> **WORK REQUIRED**:
In the listing below, find the line containing "Autres missions recommandées pour vou" and the line containing "связан был, по". Repeat exactly those two lines and every line between them.

___ RECORDS FOR THE EXERCISE

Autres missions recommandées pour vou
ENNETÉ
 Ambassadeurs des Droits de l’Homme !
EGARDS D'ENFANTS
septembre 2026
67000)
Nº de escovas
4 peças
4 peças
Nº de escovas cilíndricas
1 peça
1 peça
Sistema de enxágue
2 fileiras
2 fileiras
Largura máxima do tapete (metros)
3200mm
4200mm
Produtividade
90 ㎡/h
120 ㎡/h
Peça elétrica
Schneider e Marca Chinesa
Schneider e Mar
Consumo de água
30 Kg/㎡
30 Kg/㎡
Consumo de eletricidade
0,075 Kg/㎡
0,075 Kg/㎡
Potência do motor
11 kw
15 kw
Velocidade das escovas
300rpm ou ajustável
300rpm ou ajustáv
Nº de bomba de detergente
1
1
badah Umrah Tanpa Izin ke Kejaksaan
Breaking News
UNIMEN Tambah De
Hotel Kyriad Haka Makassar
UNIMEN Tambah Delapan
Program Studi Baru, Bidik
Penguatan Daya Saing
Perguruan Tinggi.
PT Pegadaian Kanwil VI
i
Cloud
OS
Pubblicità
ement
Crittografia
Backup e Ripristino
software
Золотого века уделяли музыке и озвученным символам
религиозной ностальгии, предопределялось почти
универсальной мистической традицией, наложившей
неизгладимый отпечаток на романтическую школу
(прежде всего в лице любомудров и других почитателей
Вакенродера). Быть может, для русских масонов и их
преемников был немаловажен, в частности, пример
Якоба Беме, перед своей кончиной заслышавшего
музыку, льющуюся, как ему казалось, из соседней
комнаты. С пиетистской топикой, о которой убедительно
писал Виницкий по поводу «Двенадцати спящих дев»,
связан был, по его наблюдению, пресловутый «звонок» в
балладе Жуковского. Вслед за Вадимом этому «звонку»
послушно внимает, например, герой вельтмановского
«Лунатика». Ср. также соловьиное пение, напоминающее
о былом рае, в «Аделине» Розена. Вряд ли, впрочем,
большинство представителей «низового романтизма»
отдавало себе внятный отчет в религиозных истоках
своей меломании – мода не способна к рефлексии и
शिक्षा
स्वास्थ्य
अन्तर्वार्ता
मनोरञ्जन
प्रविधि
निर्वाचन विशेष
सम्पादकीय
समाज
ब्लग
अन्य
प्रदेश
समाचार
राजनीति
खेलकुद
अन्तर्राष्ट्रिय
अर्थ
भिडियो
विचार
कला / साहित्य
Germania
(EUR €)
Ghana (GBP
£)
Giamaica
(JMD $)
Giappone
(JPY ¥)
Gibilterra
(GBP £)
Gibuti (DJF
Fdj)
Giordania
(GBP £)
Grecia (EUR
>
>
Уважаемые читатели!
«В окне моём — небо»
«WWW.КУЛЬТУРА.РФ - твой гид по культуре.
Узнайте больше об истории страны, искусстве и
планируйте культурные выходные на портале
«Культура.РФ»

______
___ RECORDS FOR THE EXERCISE

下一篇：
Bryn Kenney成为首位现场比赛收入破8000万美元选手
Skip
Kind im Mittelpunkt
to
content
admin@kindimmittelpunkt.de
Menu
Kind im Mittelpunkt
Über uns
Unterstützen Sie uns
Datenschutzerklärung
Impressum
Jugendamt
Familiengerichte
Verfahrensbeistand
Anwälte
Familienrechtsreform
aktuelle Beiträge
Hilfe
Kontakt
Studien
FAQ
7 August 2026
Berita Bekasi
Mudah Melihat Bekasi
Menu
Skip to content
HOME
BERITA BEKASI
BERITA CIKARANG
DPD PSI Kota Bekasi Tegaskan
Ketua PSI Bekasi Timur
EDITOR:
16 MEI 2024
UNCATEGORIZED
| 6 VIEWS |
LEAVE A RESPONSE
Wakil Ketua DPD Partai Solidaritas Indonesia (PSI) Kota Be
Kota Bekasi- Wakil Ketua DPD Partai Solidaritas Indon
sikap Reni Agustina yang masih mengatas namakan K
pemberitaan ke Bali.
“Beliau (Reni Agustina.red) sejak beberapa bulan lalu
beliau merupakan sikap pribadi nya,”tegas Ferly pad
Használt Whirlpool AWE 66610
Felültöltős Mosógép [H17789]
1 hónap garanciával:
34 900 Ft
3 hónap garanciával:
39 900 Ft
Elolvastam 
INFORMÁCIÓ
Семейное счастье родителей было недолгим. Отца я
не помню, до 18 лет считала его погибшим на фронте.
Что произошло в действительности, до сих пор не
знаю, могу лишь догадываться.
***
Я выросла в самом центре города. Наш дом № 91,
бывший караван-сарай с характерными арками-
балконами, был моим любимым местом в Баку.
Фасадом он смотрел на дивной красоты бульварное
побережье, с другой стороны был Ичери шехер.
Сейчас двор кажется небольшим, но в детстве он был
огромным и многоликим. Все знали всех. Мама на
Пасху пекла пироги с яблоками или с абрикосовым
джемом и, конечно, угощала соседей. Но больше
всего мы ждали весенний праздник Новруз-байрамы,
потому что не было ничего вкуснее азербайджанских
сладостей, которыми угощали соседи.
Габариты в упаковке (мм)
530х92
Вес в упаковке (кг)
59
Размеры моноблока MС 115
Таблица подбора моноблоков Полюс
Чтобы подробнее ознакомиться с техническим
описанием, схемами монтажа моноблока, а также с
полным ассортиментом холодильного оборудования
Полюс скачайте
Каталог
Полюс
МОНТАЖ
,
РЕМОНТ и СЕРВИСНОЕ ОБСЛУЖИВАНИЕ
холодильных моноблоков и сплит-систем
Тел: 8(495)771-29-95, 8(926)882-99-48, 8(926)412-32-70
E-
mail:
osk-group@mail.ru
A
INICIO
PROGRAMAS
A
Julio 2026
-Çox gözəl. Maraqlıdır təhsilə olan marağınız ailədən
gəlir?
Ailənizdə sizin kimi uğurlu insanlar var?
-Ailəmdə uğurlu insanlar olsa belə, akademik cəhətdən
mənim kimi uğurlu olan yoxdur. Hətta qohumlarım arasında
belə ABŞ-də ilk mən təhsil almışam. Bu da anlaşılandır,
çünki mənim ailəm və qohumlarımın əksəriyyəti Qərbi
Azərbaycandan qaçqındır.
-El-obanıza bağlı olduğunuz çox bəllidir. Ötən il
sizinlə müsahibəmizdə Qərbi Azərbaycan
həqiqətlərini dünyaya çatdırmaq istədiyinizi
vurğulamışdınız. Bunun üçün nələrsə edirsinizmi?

______
___ RECORDS FOR THE EXERCISE

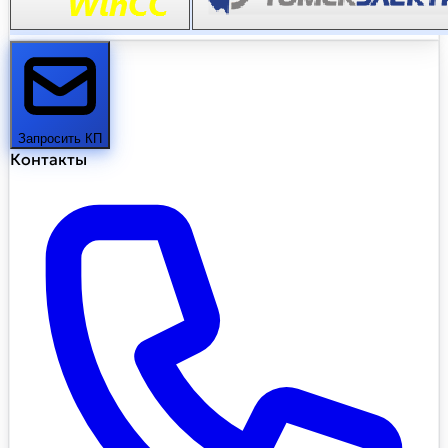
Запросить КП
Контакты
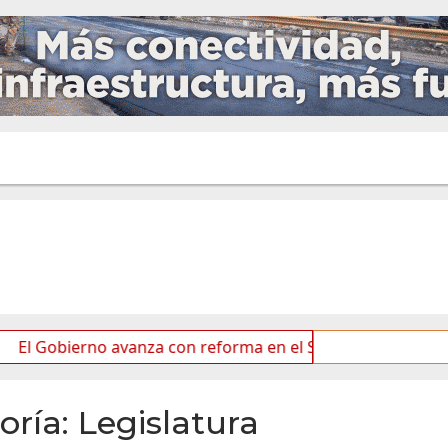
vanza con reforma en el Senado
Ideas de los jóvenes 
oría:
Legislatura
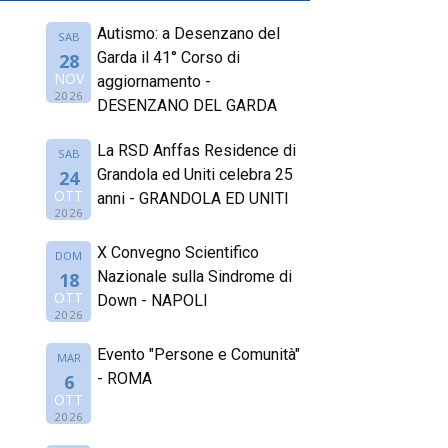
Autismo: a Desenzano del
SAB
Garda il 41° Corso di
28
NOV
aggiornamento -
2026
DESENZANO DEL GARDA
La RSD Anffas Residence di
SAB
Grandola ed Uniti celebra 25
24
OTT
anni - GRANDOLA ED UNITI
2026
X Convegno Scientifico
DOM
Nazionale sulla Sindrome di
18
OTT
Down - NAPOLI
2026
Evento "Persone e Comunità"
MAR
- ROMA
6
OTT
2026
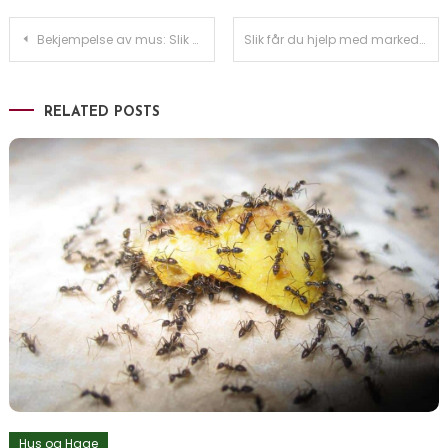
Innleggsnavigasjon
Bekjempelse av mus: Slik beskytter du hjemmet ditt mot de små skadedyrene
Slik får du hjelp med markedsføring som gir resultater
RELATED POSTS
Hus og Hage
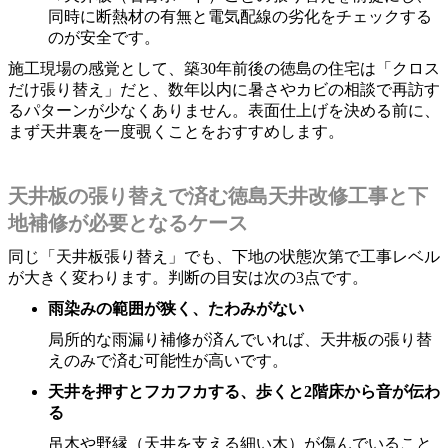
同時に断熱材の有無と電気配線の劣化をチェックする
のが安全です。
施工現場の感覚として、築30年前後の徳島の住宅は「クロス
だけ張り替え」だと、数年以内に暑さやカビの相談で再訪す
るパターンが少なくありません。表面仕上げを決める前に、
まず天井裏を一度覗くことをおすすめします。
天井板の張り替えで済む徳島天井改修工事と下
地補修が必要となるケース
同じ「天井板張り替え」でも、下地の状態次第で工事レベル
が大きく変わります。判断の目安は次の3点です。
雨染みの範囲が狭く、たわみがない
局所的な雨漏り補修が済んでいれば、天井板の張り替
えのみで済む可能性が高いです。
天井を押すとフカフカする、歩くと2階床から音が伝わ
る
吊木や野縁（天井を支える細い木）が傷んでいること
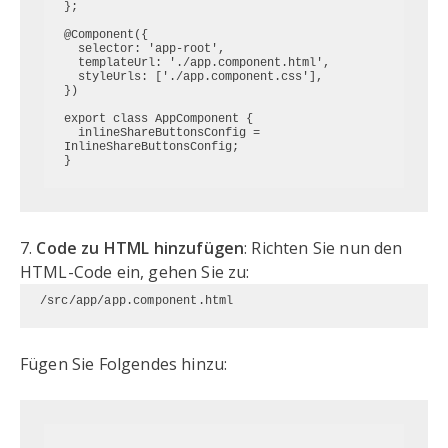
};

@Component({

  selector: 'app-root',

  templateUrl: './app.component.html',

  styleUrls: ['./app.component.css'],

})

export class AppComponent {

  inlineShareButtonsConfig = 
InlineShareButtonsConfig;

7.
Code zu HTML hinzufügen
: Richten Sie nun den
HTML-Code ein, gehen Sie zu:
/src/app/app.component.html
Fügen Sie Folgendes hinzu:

______

> **YOUR RESPONSE**:
Autres missions recommandées pour vou
ENNETÉ
 Ambassadeurs des Droits de l’Homme !
EGARDS D'ENFANTS
septembre 2026
67000)
Nº de escovas
4 peças
4 peças
Nº de escovas cilíndricas
1 peça
1 peça
Sistema de enxágue
2 fileiras
2 fileiras
Largura máxima do tapete (metros)
3200mm
4200mm
Produtividade
90 ㎡/h
120 ㎡/h
Peça elétrica
Schneider e Marca Chinesa
Schneider e Mar
Consumo de água
30 Kg/㎡
30 Kg/㎡
Consumo de eletricidade
0,075 Kg/㎡
0,075 Kg/㎡
Potência do motor
11 kw
15 kw
Velocidade das escovas
300rpm ou ajustável
300rpm ou ajustáv
Nº de bomba de detergente
1
1
badah Umrah Tanpa Izin ke Kejaksaan
Breaking News
UNIMEN Tambah De
Hotel Kyriad Haka Makassar
UNIMEN Tambah Delapan
Program Studi Baru, Bidik
Penguatan Daya Saing
Perguruan Tinggi.
PT Pegadaian Kanwil VI
i
Cloud
OS
Pubblicità
ement
Crittografia
Backup e Ripristino
software
Золотого века уделяли музыке и озвученным символам
религиозной ностальгии, предопределялось почти
универсальной мистической традицией, наложившей
неизгладимый отпечаток на романтическую школу
(прежде всего в лице любомудров и других почитателей
Вакенродера). Быть может, для русских масонов и их
преемников был немаловажен, в частности, пример
Якоба Беме, перед своей кончиной заслышавшего
музыку, льющуюся, как ему казалось, из соседней
комнаты. С пиетистской топикой, о которой убедительно
писал Виницкий по поводу «Двенадцати спящих дев»,
связан был, по его наблюдению, пресловутый «звонок» в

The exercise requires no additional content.